Os primeiros pitbulls como os de hoje surgiram nos Estados Unidos, segundo Borba. Durante o século 19, criadores na Irlanda, na Escócia e na Inglaterra realizaram cruzamentos entre pitbulls e terriers para combinar as características dos dois tipos de cachorro. Essa tendência ganhou força durante o grande fluxo migratório entre a Irlanda e os Estados Unidos no século 19.
Segundo o veterinário, os americanos preferem cachorros maiores, “então fizeram cruzamentos para deixar esse animal maior, mais robusto”. Lá, eles atraíram a atenção de fazendeiros e rancheiros. Segundo o United Kennel Club, o American Pit Bull Terrier eram habilidosos na captura de gado e de porcos-selvagens, na caça e na condução do gado.

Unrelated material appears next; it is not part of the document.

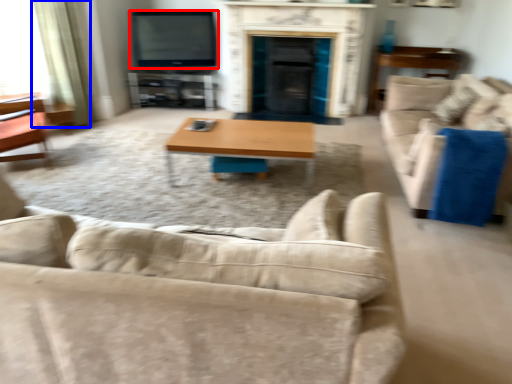 Question: Which object is further to the camera taking this photo, television (highlighted by a red box) or curtain (highlighted by a blue box)?

Choices:
 (A) television
 (B) curtain

Answer: (A) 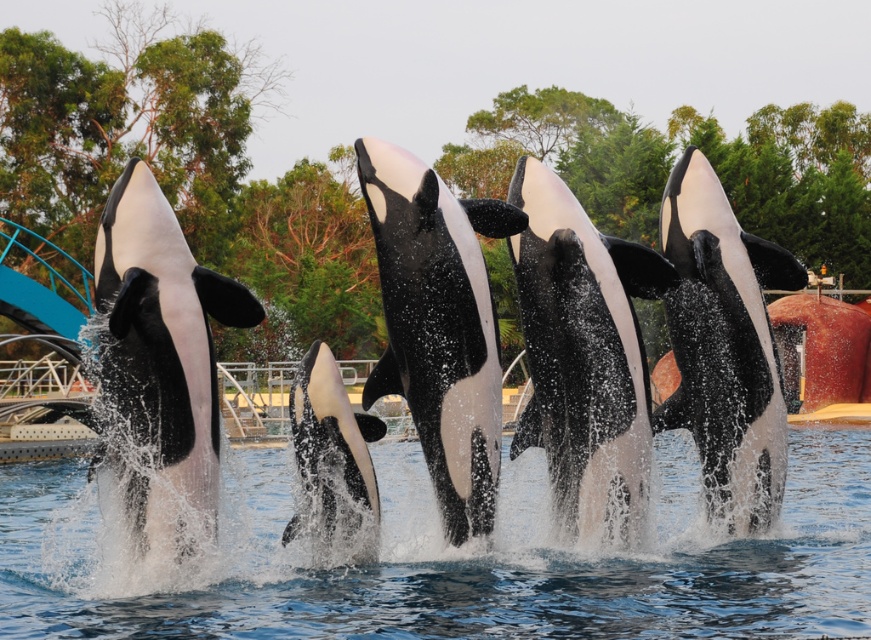 You are standing at the edge of the marine park pool watching the orcas perform. You notice two points in the water where the orcas will land. Point A is at coordinates point (440, 428) and Point B is at point (755, 506). Which point is closer to you?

Mas esses animais também foram colocados para brigar em rinhas. Em 1976, os combates entre cachorros foram proibidos em todos os Estados americanos, o que fez com que a atividade migrasse para o México, explica Borba.
Espécie estigmatizada
Segundo o veterinário, a visão dos pitbulls como cachorros assassinos não corresponde às características desses animais. Ele avalia que sempre alguma espécie de cão é estigmatizada, como aconteceu com pastores alemães na década de 1970 e dobermanns, em 1990.

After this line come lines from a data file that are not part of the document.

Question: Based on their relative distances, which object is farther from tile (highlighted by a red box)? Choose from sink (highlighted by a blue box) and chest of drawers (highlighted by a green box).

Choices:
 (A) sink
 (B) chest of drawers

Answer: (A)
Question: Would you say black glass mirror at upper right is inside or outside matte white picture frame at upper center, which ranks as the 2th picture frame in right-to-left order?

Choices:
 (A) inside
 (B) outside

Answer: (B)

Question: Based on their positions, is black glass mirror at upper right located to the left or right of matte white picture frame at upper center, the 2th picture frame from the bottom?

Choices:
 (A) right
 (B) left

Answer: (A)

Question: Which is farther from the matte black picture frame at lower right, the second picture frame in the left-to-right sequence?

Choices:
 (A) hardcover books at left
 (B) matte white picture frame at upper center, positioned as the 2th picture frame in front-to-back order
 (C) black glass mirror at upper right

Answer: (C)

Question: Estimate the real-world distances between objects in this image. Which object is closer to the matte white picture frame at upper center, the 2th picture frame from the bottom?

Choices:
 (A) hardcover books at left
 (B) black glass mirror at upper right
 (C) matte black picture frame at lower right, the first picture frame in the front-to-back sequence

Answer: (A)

“Existia uma lenda urbana de que a cabeça deles (dos dobermanns) era pequena, apertava o cérebro e eles ficavam loucos”, afirma o especialista.
Borba defende também que o estigma em relação aos pitbulls prejudica o bem-estar deles, já que crescem os abandonos e alguns tutores passam a tratá-los de forma agressiva.
Kellen destaca que, com o manejo correto do animal, os pitbulls não terão problemas com outros animais. É necessário que, durante a fase de filhote, eles entrem em contato com crianças, adultos e animais, e não ficar trancafiado em casa.
Os tutores também devem fazer carinho no filhote, bem como na mãe durante a gestação. Esses, destaca a professora, são cuidados necessários para qualquer raça canina. Ela explica que apresentar o cachorro ao mundo os ajuda a não sentir medo.
Leis exigem uso de focinheira e enforcadores
Leis estaduais do Rio de Janeiro e de São Paulo determinam que cães da raça pitbull precisam usar focinheira e enforcadores quando estiverem em locais públicos com os seus tutores.
Pela lei do Rio, as medidas são mais restritivas e impõem que os animais considerados “ferozes” usem os acessórios sempre que estiverem em locais públicos.
Já em São Paulo, a legislação pede o uso da focinheira para determinadas raças nas situações em que o animal circular em aglomerações, locais fechados de acesso público e eventos com muitas pessoas -, mas os enforcadores devem estar sempre sendo utilizados pelos cachorros.